Our trust is driving a pupil-led agenda to reduce its carbon footprint and develop students' leadership for the green economy

Our trust is driving a pupil-led agenda to reduce its carbon footprint and develop students' leadership for the green economy

2 Aug 2024, 5:00

In recent years, the global climate crisis has reached new magnitudes. This issue is particularly important for younger generations, but many feel their calls for solutions are not being heard. As educators, we can and must change that. But how?

Motivated by the growing crisis and global peers like Greta Thunberg and Licypriya Kangujam, pupils across the 19 academies within Bradford Diocesan Academies Trust (BDAT) are working together to fight against climate change by driving forward sustainable practices.

These practices aim to make year-on-year improvements towards the trust’s net zero mission by considering the environmental impacts of every decision we make. These include everything from how buildings are run, to the partners and suppliers the trust works with, to pupil-led community activities.

While each academy has a slightly different focus, whether it be forest schools, recycling or hosting a local climate summit, BDAT’s academies are united in making changes which benefit their local communities.

To give pupils a platform to become leaders within the community, BDAT is setting up pupil-led eco school councils in each academy, which feed into a trust-wide sustainability learning community. The eco councils empower pupils to become confident leaders, giving them an outlet to demonstrate how they are driving forward changes in their academies.

They also lead on important sustainability changes within each academy, including rewilding academy grounds by planting trees and wildflowers, sourcing reusable stationary for classes to cut down single-use papers, and applying for a grant to fund a fleet of bikes for pupils to get to and from school, reducing petrol emissions.

Behind each academy sits a trust-wide workforce sustainability professional network. Sustainability leaders from each academy meet termly to share good practice and encourage other local schools to follow suit. This ensures the work and priorities of pupils, initiated in eco council meetings, drives the environmental improvements across the trust, magnifying the impact of sustainability changes across Bradford.

Many of the eco councils’ objectives are woven into the curriculum

The trust has also invested financially in driving environmental improvements. As part of a pupil-led goal to reduce energy emissions, we have installed solar panels on the roofs of 17 academies. This is already supporting a significant reduction in BDAT’s carbon footprint and promoting clean energy usage.

Working with Solar for Schools, each site was fitted with a bespoke panel configuration which together have the capacity to generate 2,255 kilowatts of energy for the trust and academies, 30 per cent of what is used annually, saving 382 tonnes of CO2.

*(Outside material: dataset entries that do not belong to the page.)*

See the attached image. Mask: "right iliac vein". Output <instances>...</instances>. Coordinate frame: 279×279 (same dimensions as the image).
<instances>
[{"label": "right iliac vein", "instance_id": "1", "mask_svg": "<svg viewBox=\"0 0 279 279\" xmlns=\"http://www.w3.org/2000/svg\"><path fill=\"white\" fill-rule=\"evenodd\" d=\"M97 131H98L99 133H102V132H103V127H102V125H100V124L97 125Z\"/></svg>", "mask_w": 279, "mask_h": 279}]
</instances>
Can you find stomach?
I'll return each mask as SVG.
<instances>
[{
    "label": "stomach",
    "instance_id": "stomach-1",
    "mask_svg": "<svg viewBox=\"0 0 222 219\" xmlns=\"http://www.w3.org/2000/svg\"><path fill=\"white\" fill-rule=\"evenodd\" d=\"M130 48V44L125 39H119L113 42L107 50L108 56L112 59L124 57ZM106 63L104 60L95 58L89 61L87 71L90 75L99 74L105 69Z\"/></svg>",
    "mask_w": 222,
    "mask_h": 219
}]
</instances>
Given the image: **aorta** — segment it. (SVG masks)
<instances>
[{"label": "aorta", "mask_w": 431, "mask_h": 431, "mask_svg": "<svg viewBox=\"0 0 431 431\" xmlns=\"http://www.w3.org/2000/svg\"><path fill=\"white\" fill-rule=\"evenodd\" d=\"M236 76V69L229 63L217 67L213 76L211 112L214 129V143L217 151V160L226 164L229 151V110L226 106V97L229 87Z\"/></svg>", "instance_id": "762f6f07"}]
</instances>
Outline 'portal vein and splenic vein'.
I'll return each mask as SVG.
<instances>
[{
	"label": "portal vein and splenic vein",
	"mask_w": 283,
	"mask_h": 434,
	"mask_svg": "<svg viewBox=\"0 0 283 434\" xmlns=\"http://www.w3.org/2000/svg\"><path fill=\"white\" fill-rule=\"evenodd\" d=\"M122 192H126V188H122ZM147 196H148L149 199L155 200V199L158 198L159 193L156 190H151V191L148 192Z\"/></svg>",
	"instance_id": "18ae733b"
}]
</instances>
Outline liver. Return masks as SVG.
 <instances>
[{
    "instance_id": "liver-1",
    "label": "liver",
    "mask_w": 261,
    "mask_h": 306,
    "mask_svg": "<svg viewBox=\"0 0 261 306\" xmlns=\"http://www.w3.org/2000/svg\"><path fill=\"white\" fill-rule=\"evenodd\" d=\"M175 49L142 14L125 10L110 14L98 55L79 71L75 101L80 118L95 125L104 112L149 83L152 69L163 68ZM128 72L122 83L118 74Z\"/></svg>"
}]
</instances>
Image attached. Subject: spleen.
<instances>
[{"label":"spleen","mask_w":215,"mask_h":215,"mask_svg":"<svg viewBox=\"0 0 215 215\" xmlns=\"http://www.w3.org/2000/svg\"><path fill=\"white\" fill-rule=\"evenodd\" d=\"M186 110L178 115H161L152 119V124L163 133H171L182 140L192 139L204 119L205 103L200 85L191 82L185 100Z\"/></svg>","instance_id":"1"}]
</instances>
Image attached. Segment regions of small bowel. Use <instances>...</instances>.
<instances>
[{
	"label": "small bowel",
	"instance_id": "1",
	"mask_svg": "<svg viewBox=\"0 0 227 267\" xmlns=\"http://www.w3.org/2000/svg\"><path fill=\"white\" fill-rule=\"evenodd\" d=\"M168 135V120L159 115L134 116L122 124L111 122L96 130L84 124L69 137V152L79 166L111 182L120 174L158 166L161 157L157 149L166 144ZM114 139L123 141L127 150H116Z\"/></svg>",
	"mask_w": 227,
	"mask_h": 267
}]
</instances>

Alongside reducing fossil fuel consumption, the panels also help reduce energy costs, allowing the money saved to be reinvested back into the education provisions at each academy. Pupils benefit from first-hand solar energy lessons and can access live online updates to see how much energy their academy’s panels are generating.

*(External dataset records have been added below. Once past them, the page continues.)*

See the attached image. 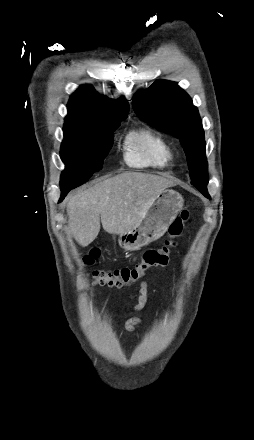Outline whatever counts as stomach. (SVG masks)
Listing matches in <instances>:
<instances>
[{"label": "stomach", "mask_w": 254, "mask_h": 440, "mask_svg": "<svg viewBox=\"0 0 254 440\" xmlns=\"http://www.w3.org/2000/svg\"><path fill=\"white\" fill-rule=\"evenodd\" d=\"M183 197L172 189L162 190L152 201L145 217L133 229L119 235L118 243L126 251L141 247L159 239L183 208Z\"/></svg>", "instance_id": "obj_1"}]
</instances>
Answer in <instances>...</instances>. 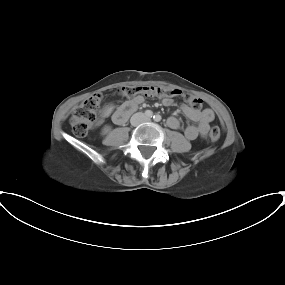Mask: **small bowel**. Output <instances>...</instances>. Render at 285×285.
Here are the masks:
<instances>
[{
	"instance_id": "1",
	"label": "small bowel",
	"mask_w": 285,
	"mask_h": 285,
	"mask_svg": "<svg viewBox=\"0 0 285 285\" xmlns=\"http://www.w3.org/2000/svg\"><path fill=\"white\" fill-rule=\"evenodd\" d=\"M143 101L144 97L142 95H137L126 103H132L137 107L142 104ZM162 103L165 106H170L173 104V100L171 98H163ZM180 110L187 118L196 122V125H189L185 128L184 135L187 139L194 140L199 136L207 134L210 123L214 120V112L211 109H194L187 105H182ZM167 124L172 129H178L180 127V122L176 117H169Z\"/></svg>"
}]
</instances>
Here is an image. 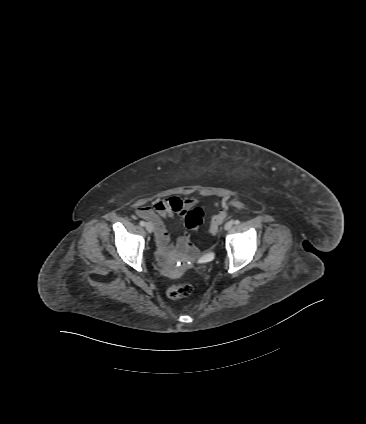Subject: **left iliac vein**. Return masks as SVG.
<instances>
[{
	"label": "left iliac vein",
	"instance_id": "1",
	"mask_svg": "<svg viewBox=\"0 0 366 424\" xmlns=\"http://www.w3.org/2000/svg\"><path fill=\"white\" fill-rule=\"evenodd\" d=\"M233 226V222L232 221H228L225 225H224V229L225 230H230Z\"/></svg>",
	"mask_w": 366,
	"mask_h": 424
}]
</instances>
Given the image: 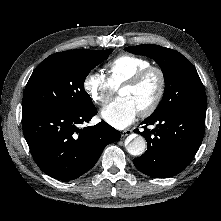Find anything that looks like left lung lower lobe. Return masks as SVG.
<instances>
[{
	"instance_id": "left-lung-lower-lobe-1",
	"label": "left lung lower lobe",
	"mask_w": 221,
	"mask_h": 221,
	"mask_svg": "<svg viewBox=\"0 0 221 221\" xmlns=\"http://www.w3.org/2000/svg\"><path fill=\"white\" fill-rule=\"evenodd\" d=\"M206 111H169L145 119L142 134L147 151L133 159L142 173L156 178H168L183 171L198 151L204 136ZM156 124L149 130L148 125Z\"/></svg>"
}]
</instances>
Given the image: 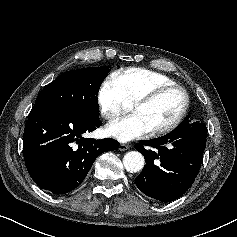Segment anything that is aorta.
Here are the masks:
<instances>
[{"label":"aorta","mask_w":237,"mask_h":237,"mask_svg":"<svg viewBox=\"0 0 237 237\" xmlns=\"http://www.w3.org/2000/svg\"><path fill=\"white\" fill-rule=\"evenodd\" d=\"M144 157L137 151H130L123 157V164L125 169L130 173H135L143 169Z\"/></svg>","instance_id":"obj_1"}]
</instances>
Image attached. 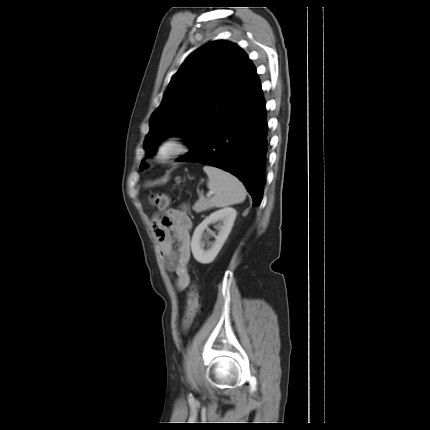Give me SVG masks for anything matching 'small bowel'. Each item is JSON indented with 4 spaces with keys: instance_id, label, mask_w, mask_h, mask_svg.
<instances>
[{
    "instance_id": "c3829d8e",
    "label": "small bowel",
    "mask_w": 430,
    "mask_h": 430,
    "mask_svg": "<svg viewBox=\"0 0 430 430\" xmlns=\"http://www.w3.org/2000/svg\"><path fill=\"white\" fill-rule=\"evenodd\" d=\"M191 227L192 222L185 205L155 217L153 223L164 266L167 272L176 274L175 287L179 291L186 289L191 281L189 274Z\"/></svg>"
}]
</instances>
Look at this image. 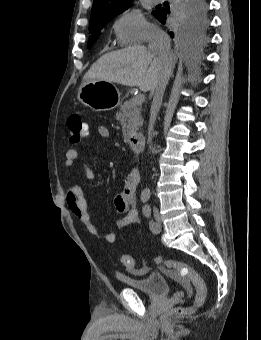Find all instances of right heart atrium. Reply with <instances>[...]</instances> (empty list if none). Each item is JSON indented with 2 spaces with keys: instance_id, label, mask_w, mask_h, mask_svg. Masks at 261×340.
Masks as SVG:
<instances>
[{
  "instance_id": "d8ad5b80",
  "label": "right heart atrium",
  "mask_w": 261,
  "mask_h": 340,
  "mask_svg": "<svg viewBox=\"0 0 261 340\" xmlns=\"http://www.w3.org/2000/svg\"><path fill=\"white\" fill-rule=\"evenodd\" d=\"M113 27L118 40L125 45L141 43L158 33L156 27L149 23L137 9L121 12L115 18Z\"/></svg>"
}]
</instances>
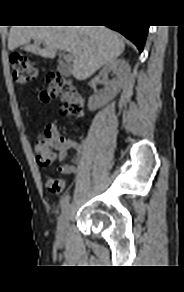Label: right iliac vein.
<instances>
[{
	"label": "right iliac vein",
	"instance_id": "1",
	"mask_svg": "<svg viewBox=\"0 0 184 292\" xmlns=\"http://www.w3.org/2000/svg\"><path fill=\"white\" fill-rule=\"evenodd\" d=\"M71 217V207L68 206L62 213L57 225V239L63 241L65 239L69 220Z\"/></svg>",
	"mask_w": 184,
	"mask_h": 292
}]
</instances>
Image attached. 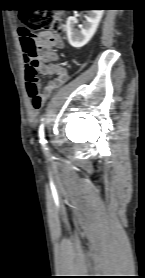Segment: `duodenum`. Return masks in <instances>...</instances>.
<instances>
[{
  "label": "duodenum",
  "instance_id": "duodenum-1",
  "mask_svg": "<svg viewBox=\"0 0 145 278\" xmlns=\"http://www.w3.org/2000/svg\"><path fill=\"white\" fill-rule=\"evenodd\" d=\"M50 95H51V93H49V92L45 93V97H49Z\"/></svg>",
  "mask_w": 145,
  "mask_h": 278
}]
</instances>
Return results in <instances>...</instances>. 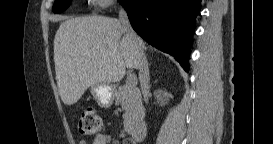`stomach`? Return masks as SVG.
Wrapping results in <instances>:
<instances>
[{"instance_id":"obj_1","label":"stomach","mask_w":273,"mask_h":144,"mask_svg":"<svg viewBox=\"0 0 273 144\" xmlns=\"http://www.w3.org/2000/svg\"><path fill=\"white\" fill-rule=\"evenodd\" d=\"M116 89L112 85L99 84L91 87V94L97 104L103 108H109L113 104Z\"/></svg>"}]
</instances>
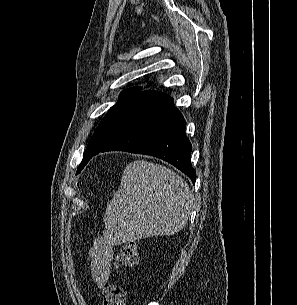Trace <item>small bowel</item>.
Returning a JSON list of instances; mask_svg holds the SVG:
<instances>
[{"instance_id":"c3829d8e","label":"small bowel","mask_w":297,"mask_h":305,"mask_svg":"<svg viewBox=\"0 0 297 305\" xmlns=\"http://www.w3.org/2000/svg\"><path fill=\"white\" fill-rule=\"evenodd\" d=\"M114 247V238L105 234L95 239L88 251V266L93 281L99 289H102L111 277V261Z\"/></svg>"}]
</instances>
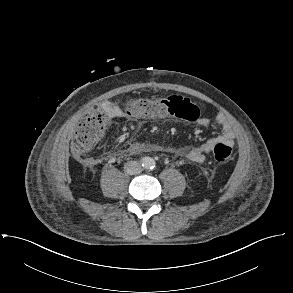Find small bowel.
<instances>
[{
  "instance_id": "1",
  "label": "small bowel",
  "mask_w": 293,
  "mask_h": 293,
  "mask_svg": "<svg viewBox=\"0 0 293 293\" xmlns=\"http://www.w3.org/2000/svg\"><path fill=\"white\" fill-rule=\"evenodd\" d=\"M102 109L112 118L114 119H122L125 118L126 114L121 107L112 103H105L102 105ZM222 126L221 134L216 137L209 139L204 144L199 147L193 148L184 153V155L193 162H203L206 159L208 153H210L214 145L217 142H225L226 144L233 146L235 143V133L232 126L224 121H219ZM197 125L200 128H209L211 126V121L206 117H200L197 120ZM87 164L93 165L96 164V159L89 158L86 160Z\"/></svg>"
}]
</instances>
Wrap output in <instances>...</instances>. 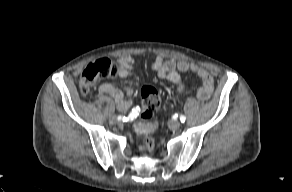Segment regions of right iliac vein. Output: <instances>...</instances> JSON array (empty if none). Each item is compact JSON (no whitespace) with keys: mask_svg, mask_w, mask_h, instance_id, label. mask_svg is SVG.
Returning a JSON list of instances; mask_svg holds the SVG:
<instances>
[{"mask_svg":"<svg viewBox=\"0 0 292 192\" xmlns=\"http://www.w3.org/2000/svg\"><path fill=\"white\" fill-rule=\"evenodd\" d=\"M109 121H110V123L115 124V123H117L118 119L116 116L113 115L109 118Z\"/></svg>","mask_w":292,"mask_h":192,"instance_id":"1","label":"right iliac vein"}]
</instances>
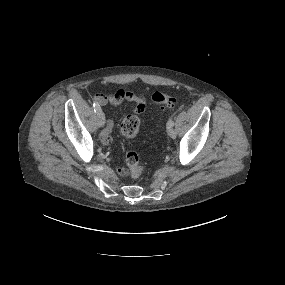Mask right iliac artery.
<instances>
[{"mask_svg": "<svg viewBox=\"0 0 285 285\" xmlns=\"http://www.w3.org/2000/svg\"><path fill=\"white\" fill-rule=\"evenodd\" d=\"M93 107H94L95 113L101 112V108H100V106L98 105V103L94 102V103H93Z\"/></svg>", "mask_w": 285, "mask_h": 285, "instance_id": "82829eb1", "label": "right iliac artery"}]
</instances>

Many of the eco councils’ objectives are woven into the curriculum so pupils can learn about the science behind sustainable practices while they are delivering them. Pupils in the Eco-Councils hold assemblies to share their plans and garner peer support for upcoming projects, provide updates to classes and senior leadership on progress within each initiative and lead on peer-to-peer lessons on topics like recycling.

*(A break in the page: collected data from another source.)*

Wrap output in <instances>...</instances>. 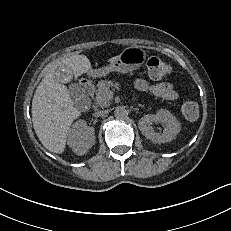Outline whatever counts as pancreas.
Listing matches in <instances>:
<instances>
[{
    "label": "pancreas",
    "instance_id": "pancreas-1",
    "mask_svg": "<svg viewBox=\"0 0 231 231\" xmlns=\"http://www.w3.org/2000/svg\"><path fill=\"white\" fill-rule=\"evenodd\" d=\"M120 85L118 82L111 80H101L97 84V90L95 91V104L100 107H108L111 104L112 96L110 94V88H118Z\"/></svg>",
    "mask_w": 231,
    "mask_h": 231
}]
</instances>
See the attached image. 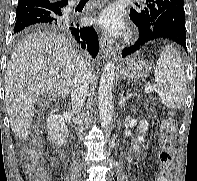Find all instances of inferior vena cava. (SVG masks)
Segmentation results:
<instances>
[{"label":"inferior vena cava","mask_w":197,"mask_h":181,"mask_svg":"<svg viewBox=\"0 0 197 181\" xmlns=\"http://www.w3.org/2000/svg\"><path fill=\"white\" fill-rule=\"evenodd\" d=\"M90 78V65L85 61H81L79 69L71 84V104L73 114H78L84 105L88 94Z\"/></svg>","instance_id":"602c4592"}]
</instances>
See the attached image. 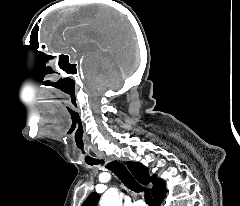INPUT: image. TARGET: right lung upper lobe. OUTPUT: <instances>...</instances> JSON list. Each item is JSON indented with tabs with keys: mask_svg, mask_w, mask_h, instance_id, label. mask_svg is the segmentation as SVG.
Returning a JSON list of instances; mask_svg holds the SVG:
<instances>
[{
	"mask_svg": "<svg viewBox=\"0 0 240 206\" xmlns=\"http://www.w3.org/2000/svg\"><path fill=\"white\" fill-rule=\"evenodd\" d=\"M127 166L129 170L132 172L134 177L143 185H147L149 183L153 184L152 196L153 199L157 198L166 193L165 183L162 179L157 178L156 175L150 176L147 168L138 162H127ZM99 201V195L96 192H93L86 201L82 204V206H97Z\"/></svg>",
	"mask_w": 240,
	"mask_h": 206,
	"instance_id": "right-lung-upper-lobe-1",
	"label": "right lung upper lobe"
}]
</instances>
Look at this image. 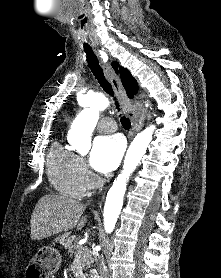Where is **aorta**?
I'll list each match as a JSON object with an SVG mask.
<instances>
[{
	"mask_svg": "<svg viewBox=\"0 0 221 278\" xmlns=\"http://www.w3.org/2000/svg\"><path fill=\"white\" fill-rule=\"evenodd\" d=\"M88 108L83 109L75 118L69 131V141L79 153H86L91 147V134L99 119V112L108 106V100L101 94L88 97ZM154 125L144 129L132 141L124 160L123 171L114 180L109 189L104 205V227L111 233L120 215L127 181L140 163L149 143L152 140Z\"/></svg>",
	"mask_w": 221,
	"mask_h": 278,
	"instance_id": "obj_1",
	"label": "aorta"
}]
</instances>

To bolster this work, BDAT has also joined the Let’s Go Zero campaign, which brings together a network of organisations supporting schools and young people to take action and cut carbon emissions. The campaign offers the trust a climate action advisor who supports our academies to understand their carbon impact, make effective plans and find funding and resources, helping the councils bring their ideas to fruition.

Equipping the next generation with the voice, skills and STEM knowledge required to thrive in green jobs and fight against climate change is a top priority for us. We work to help our young people become an unstoppable force for innovation by giving them the platform and encouragement they need to develop their ideas and achieve their goals.

This mission is not only driven forward by the trust, but is predominantly pupil-led, setting them apart as leaders within their peer community and as mobilisers of meaningful change.